What you have to do: In the data below, which lines hold the word "login"? Copy them.

Dataset entries
_ _ _ _

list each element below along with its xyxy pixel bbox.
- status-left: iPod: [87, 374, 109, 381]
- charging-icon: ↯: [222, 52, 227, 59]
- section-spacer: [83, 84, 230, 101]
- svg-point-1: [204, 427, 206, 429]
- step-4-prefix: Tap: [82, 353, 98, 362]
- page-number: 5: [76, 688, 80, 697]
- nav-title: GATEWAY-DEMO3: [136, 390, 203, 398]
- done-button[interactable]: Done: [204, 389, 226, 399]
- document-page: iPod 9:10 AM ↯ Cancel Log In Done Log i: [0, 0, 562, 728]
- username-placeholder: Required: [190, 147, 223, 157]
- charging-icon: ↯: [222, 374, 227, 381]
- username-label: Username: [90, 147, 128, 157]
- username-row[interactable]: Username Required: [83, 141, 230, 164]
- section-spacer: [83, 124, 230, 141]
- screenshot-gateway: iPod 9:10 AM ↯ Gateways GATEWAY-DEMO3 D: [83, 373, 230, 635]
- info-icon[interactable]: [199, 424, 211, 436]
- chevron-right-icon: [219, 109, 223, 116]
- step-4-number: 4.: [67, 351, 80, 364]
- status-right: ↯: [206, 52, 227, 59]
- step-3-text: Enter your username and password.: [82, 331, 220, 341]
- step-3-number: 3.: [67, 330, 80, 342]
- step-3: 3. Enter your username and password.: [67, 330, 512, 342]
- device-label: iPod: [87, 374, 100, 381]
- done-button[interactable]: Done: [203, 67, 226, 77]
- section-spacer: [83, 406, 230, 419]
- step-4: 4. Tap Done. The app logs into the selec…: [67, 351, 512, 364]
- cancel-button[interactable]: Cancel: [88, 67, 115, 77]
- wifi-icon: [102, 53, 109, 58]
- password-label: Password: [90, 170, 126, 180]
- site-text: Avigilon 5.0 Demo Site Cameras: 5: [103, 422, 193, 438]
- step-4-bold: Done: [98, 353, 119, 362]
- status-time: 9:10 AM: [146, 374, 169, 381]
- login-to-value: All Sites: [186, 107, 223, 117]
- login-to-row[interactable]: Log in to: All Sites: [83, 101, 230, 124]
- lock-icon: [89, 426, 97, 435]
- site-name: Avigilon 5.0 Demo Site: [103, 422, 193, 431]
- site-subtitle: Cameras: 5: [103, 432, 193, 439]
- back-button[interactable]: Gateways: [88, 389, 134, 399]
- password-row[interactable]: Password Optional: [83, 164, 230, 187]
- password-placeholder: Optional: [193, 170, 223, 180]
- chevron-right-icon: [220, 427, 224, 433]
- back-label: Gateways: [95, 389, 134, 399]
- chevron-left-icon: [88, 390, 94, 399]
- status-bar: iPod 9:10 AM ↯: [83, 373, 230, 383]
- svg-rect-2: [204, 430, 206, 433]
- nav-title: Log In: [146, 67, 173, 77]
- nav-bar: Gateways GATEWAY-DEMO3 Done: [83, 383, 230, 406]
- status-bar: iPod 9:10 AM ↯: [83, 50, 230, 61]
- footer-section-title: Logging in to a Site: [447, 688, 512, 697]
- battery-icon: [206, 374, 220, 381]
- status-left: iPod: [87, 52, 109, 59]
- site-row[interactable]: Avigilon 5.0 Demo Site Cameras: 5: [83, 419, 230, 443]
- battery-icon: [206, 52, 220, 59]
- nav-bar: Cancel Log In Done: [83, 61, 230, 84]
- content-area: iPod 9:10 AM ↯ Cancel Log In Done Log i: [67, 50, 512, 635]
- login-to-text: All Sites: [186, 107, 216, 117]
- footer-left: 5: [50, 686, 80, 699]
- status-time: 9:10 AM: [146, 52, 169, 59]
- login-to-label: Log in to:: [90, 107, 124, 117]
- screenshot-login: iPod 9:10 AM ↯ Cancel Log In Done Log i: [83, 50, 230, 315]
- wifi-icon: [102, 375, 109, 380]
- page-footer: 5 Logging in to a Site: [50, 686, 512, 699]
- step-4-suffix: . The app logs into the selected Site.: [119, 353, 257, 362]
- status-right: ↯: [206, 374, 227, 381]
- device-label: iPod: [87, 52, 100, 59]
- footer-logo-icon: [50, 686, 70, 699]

_ _ _ _

Result for this exercise:
- login-to-value: All Sites: [186, 107, 223, 117]
- login-to-row[interactable]: Log in to: All Sites: [83, 101, 230, 124]
- login-to-text: All Sites: [186, 107, 216, 117]
- login-to-label: Log in to:: [90, 107, 124, 117]
- screenshot-login: iPod 9:10 AM ↯ Cancel Log In Done Log i: [83, 50, 230, 315]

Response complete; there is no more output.